I skimmed the maths but unless I missed something important the chance of someone getting a flush is four times what you guys have settled on, since four cards of any one suit being dealt would have led to someone getting a flush in this case.

So there was about a 16% chance that the math-illiterate friend would be "proven right". That is about the same as the chance of predicting that a dice will roll a 6 and being "proven right", which is to say that it's not an extraordinary event at all.

 

[fromdownunder]

While somewhat off topic, a couple of years ago I got a royal flush on the flop playing no limit holdem. I was dealt Q J of Hearts, and A K 10 of Hearts came on the flop. Another heart actually came on the river. I slow played it (naturally) and two others stayed in the hand (one of whom also finished up with a heart flush). It finished up a nice little pot.

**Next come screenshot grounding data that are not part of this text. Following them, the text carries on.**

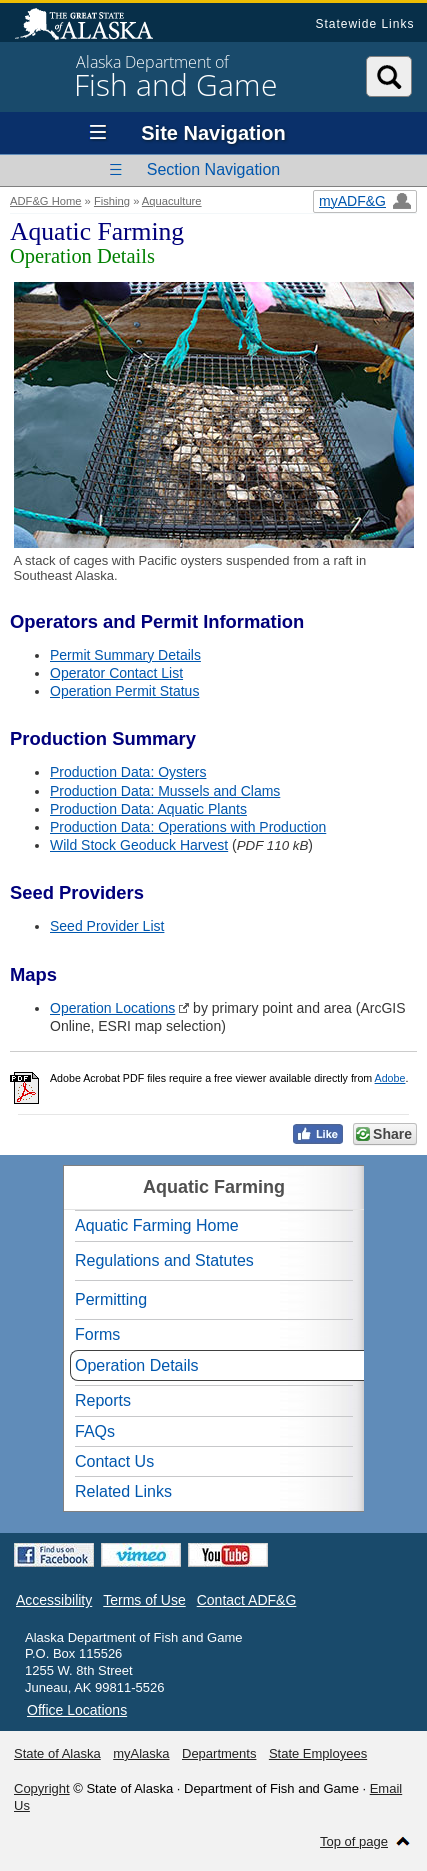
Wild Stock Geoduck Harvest (139, 845)
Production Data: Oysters (128, 772)
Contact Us (114, 1461)
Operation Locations (112, 1008)
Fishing (112, 201)
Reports (103, 1400)
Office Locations (77, 1710)
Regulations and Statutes (164, 1260)
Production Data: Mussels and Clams (165, 791)
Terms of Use (144, 1600)
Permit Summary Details (125, 655)
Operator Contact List (116, 673)
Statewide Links (364, 24)
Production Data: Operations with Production (188, 827)
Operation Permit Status (124, 691)
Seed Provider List (107, 926)
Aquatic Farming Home (157, 1225)
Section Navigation (213, 169)
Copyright (42, 1788)
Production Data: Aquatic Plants (148, 809)
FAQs (95, 1431)
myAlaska (141, 1753)
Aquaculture (172, 201)
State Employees (318, 1753)
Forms (97, 1334)
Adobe (390, 1078)
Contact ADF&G (247, 1600)
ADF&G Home (46, 201)
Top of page (354, 1841)
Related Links (123, 1491)
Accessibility (54, 1600)
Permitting (111, 1299)
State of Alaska (94, 26)
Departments (219, 1753)
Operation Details (137, 1365)
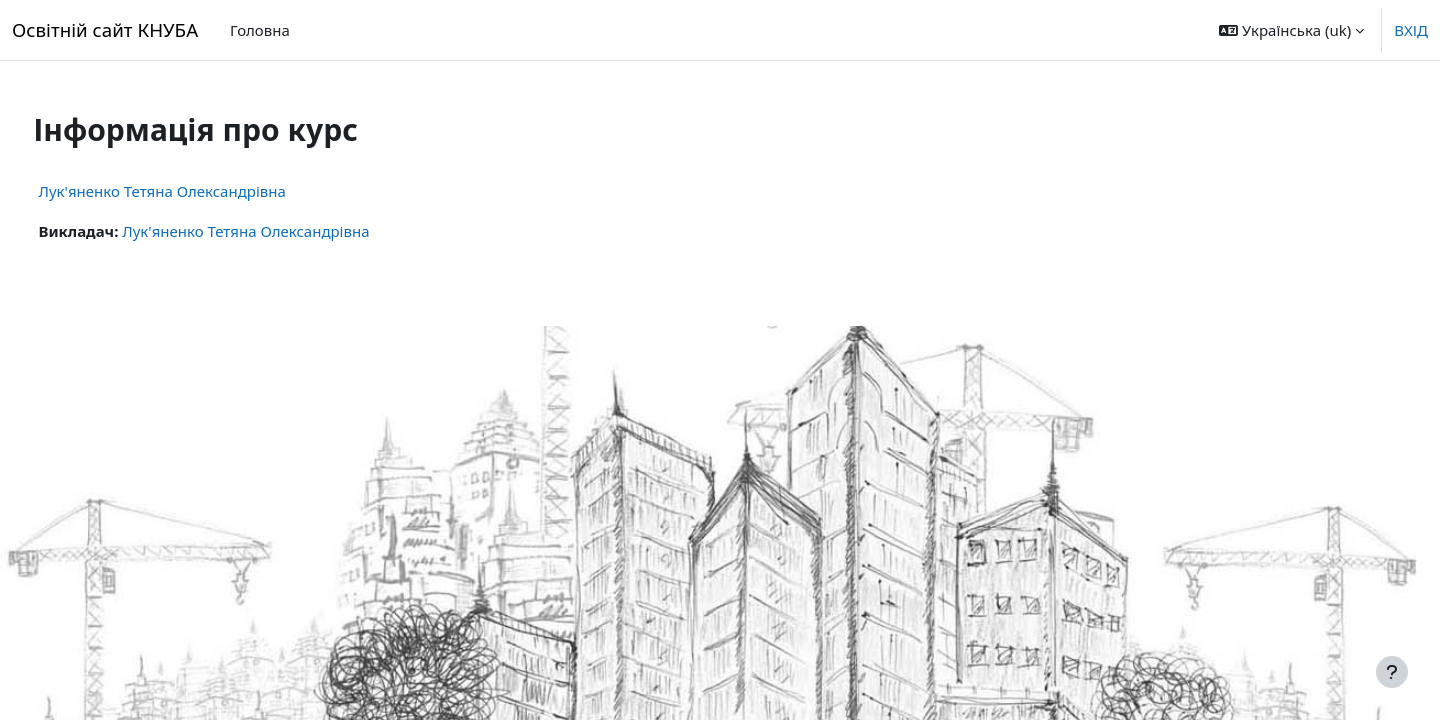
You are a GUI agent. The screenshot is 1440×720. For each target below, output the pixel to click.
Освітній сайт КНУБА (105, 29)
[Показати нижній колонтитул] (1392, 672)
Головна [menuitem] (260, 30)
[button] (1291, 30)
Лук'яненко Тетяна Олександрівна (199, 191)
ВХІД (1411, 30)
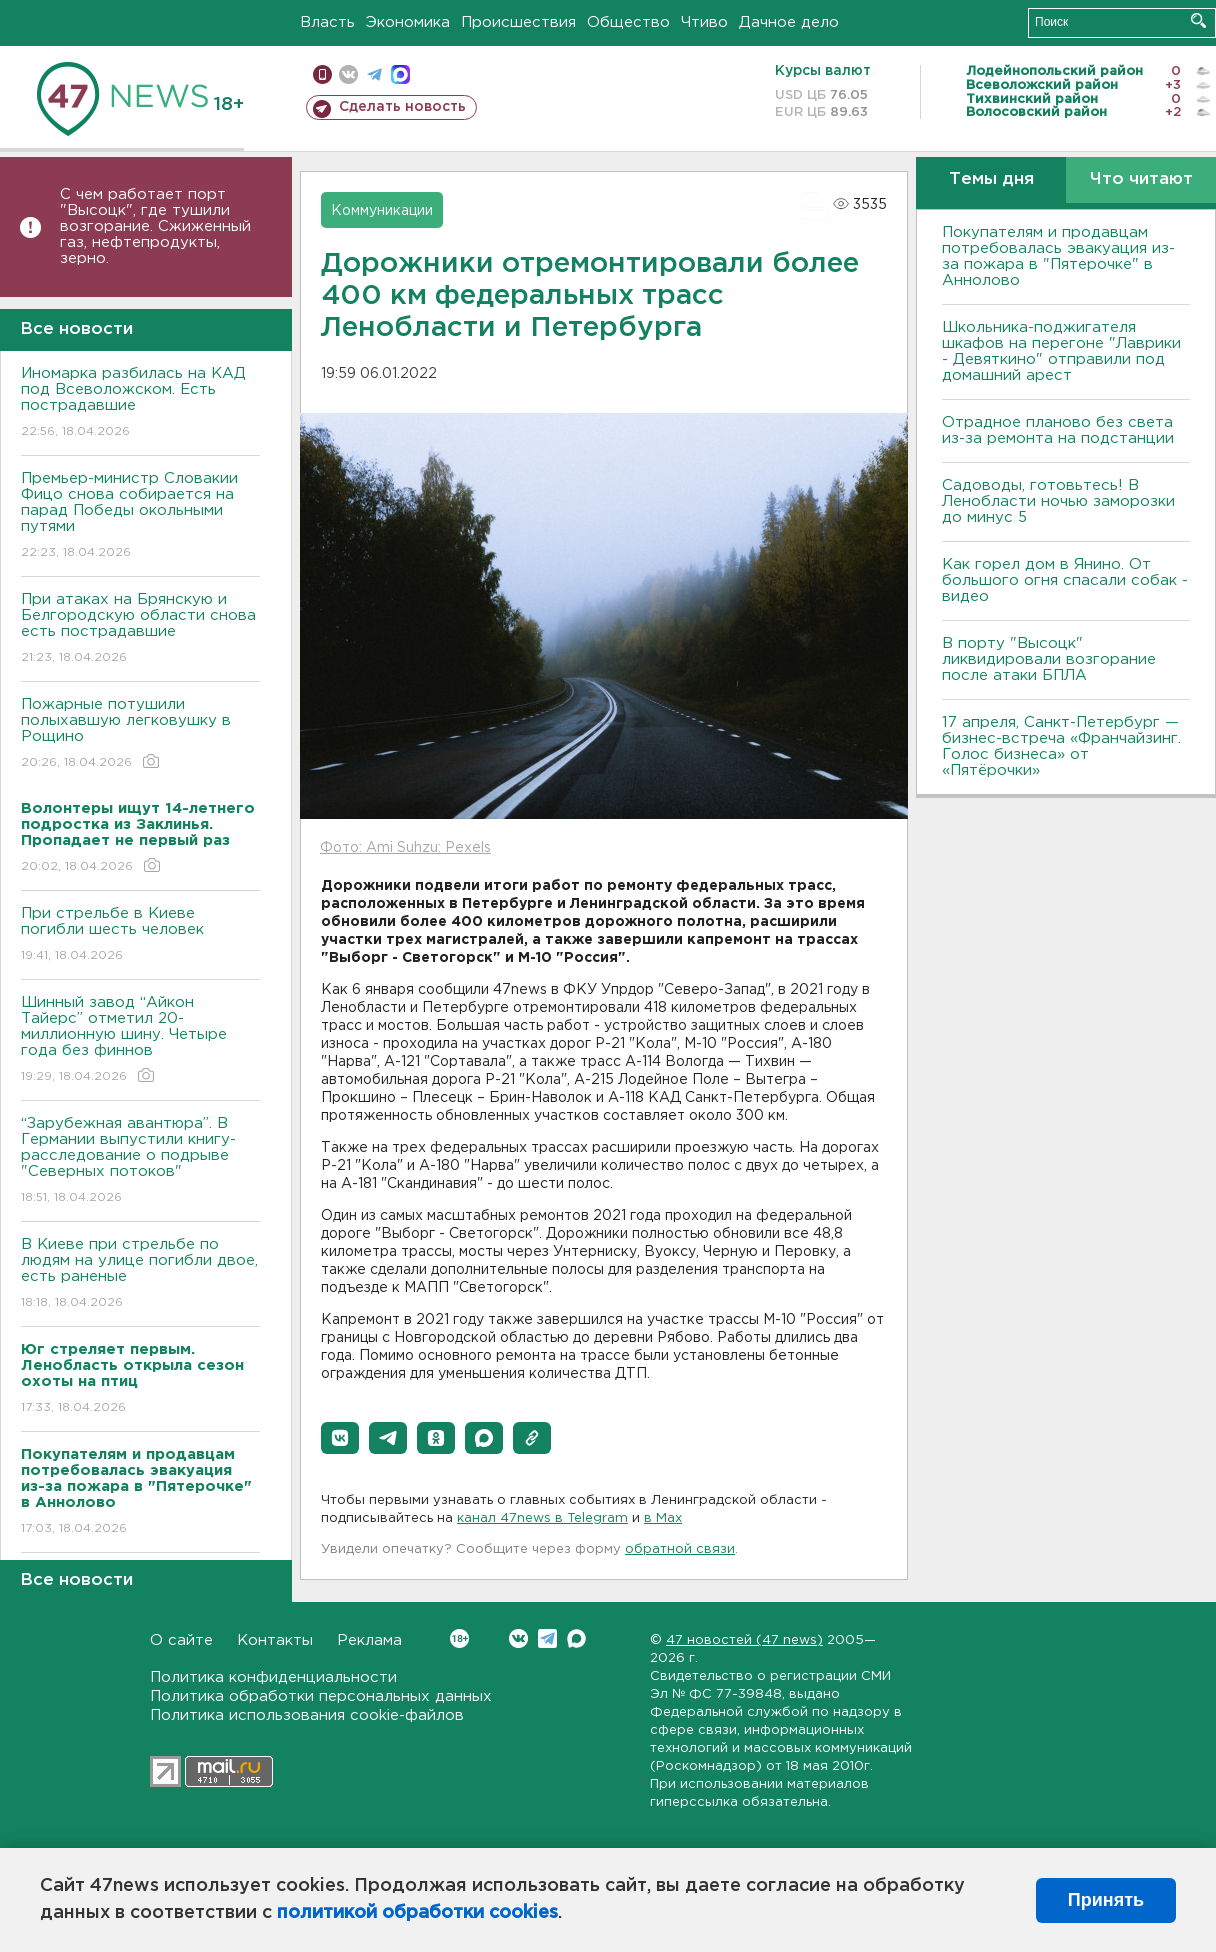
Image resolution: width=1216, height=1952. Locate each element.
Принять (1106, 1900)
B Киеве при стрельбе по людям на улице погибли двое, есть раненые (140, 1274)
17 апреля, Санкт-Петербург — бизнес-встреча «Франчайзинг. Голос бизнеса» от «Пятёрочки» (1061, 746)
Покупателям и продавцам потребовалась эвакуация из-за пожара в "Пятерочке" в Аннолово (1058, 256)
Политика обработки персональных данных (321, 1696)
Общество (628, 22)
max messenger (400, 74)
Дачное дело (789, 22)
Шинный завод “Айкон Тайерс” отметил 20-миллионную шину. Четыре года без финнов (140, 1040)
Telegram (547, 1638)
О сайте (181, 1640)
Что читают (1141, 179)
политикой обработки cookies (417, 1913)
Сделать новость (402, 107)
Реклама (369, 1640)
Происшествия (518, 22)
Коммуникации (382, 211)
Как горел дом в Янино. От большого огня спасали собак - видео (1065, 580)
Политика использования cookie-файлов (307, 1715)
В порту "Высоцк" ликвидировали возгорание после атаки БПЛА (1049, 659)
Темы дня (991, 179)
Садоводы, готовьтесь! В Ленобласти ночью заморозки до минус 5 (1058, 501)
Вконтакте (459, 1638)
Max (576, 1638)
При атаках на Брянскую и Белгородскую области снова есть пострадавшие (140, 629)
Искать (1198, 20)
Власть (327, 22)
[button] (340, 1438)
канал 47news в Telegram (542, 1518)
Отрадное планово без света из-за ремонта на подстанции (1058, 430)
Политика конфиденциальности (273, 1677)
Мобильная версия (322, 74)
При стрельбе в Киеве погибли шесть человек (140, 935)
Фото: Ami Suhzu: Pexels (405, 848)
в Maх (663, 1518)
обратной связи (680, 1549)
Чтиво (704, 22)
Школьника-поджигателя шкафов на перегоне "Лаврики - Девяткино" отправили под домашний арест (1061, 351)
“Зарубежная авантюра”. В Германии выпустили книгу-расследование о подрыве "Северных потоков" (140, 1161)
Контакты (275, 1640)
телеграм (374, 74)
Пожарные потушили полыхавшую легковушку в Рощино (140, 734)
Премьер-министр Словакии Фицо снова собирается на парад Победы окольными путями (140, 516)
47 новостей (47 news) (744, 1640)
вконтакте (348, 74)
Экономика (408, 22)
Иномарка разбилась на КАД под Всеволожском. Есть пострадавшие (140, 403)
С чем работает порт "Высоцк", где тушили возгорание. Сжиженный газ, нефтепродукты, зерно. (155, 226)
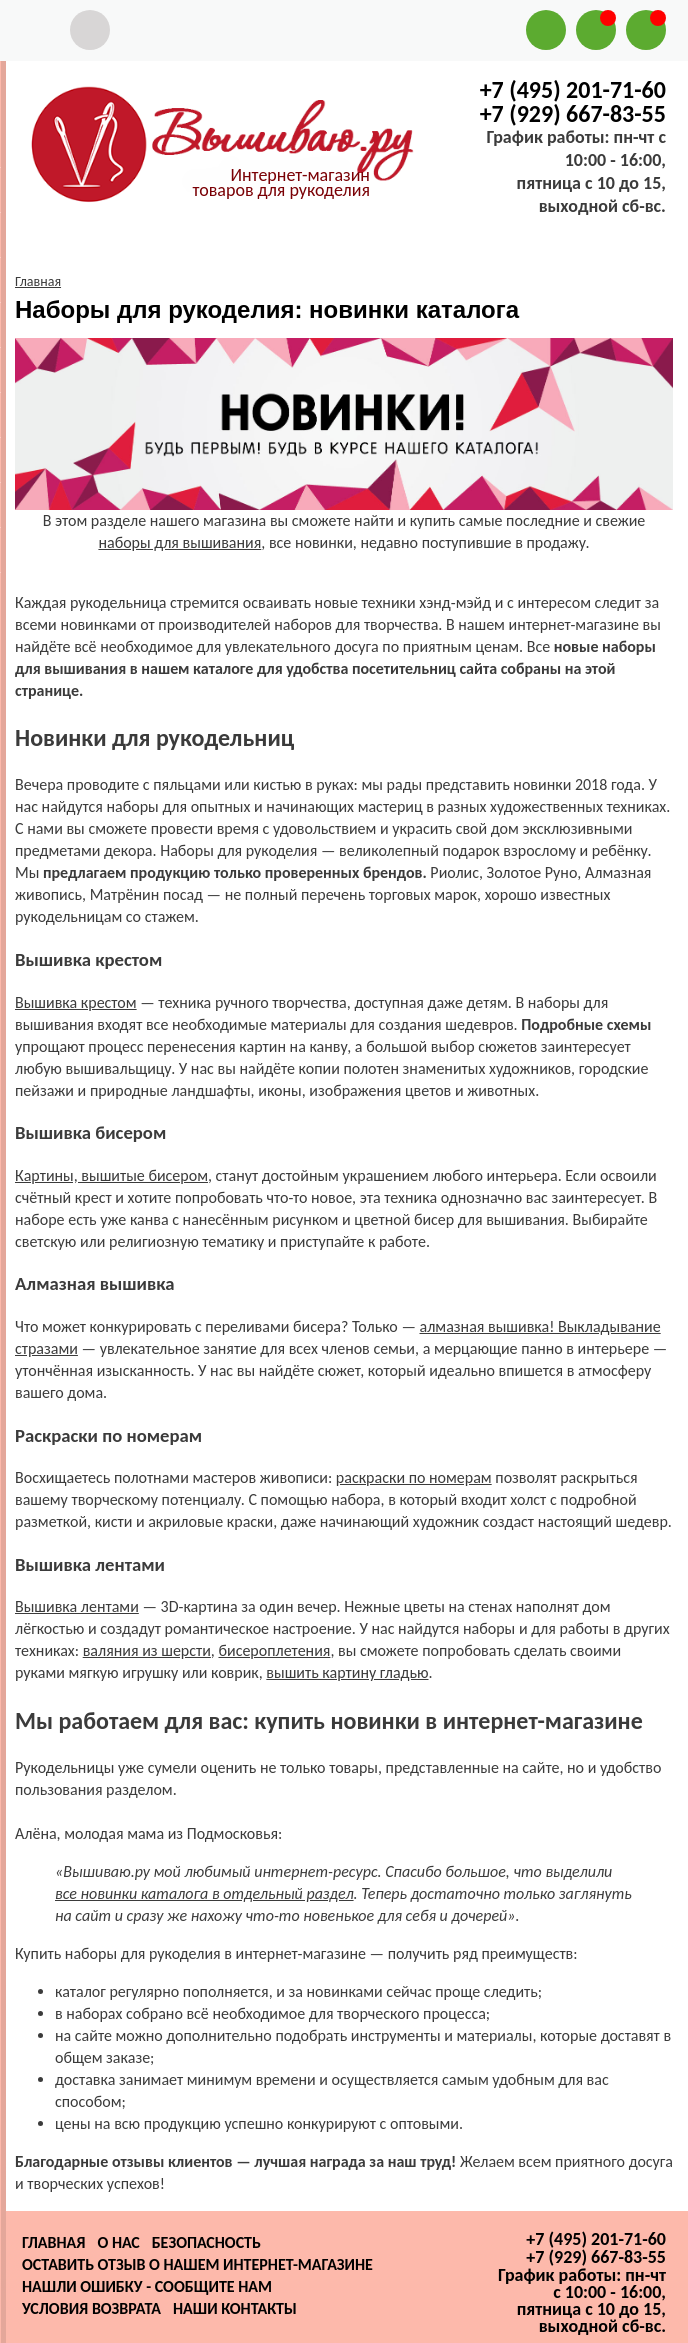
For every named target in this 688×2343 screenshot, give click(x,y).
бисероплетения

Just wondering if one of the more mathematically inclined members here could give me the odds of that one, assuming a normal deck and no cheating (I was not the dealer, and I did not know her outside of tournament poker). I imagine that the odds would be rather high.

Norm

 

[ddt]

I skimmed the maths but unless I missed something important the chance of someone getting a flush is four times what you guys have settled on, since four cards of any one suit being dealt would have led to someone getting a flush in this case.

You did not only skim the math but also the explanation of what was calculated - that is namely exactly as you describe, the chance of four of one (arbitrary) suit turning up on the table.